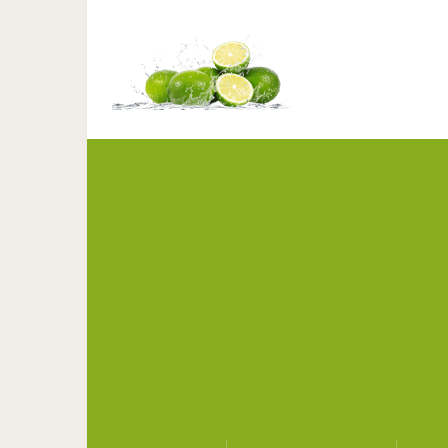
Избавляе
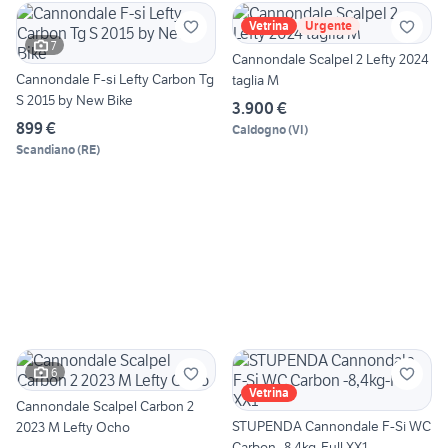
Vetrina
Urgente
7
Cannondale Scalpel 2 Lefty 2024
Cannondale F-si Lefty Carbon Tg
taglia M
S 2015 by New Bike
3.900 €
899 €
Caldogno
(
VI
)
Scandiano
(
RE
)
6
Vetrina
Cannondale Scalpel Carbon 2
STUPENDA Cannondale F-Si WC
2023 M Lefty Ocho
Carbon -8,4kg-Full XX1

• • • • • • •

Write down every line of the data above that includes the string "Lefty".

OUTPUT BELOW:
Cannondale Scalpel 2 Lefty 2024
Cannondale F-si Lefty Carbon Tg
2023 M Lefty Ocho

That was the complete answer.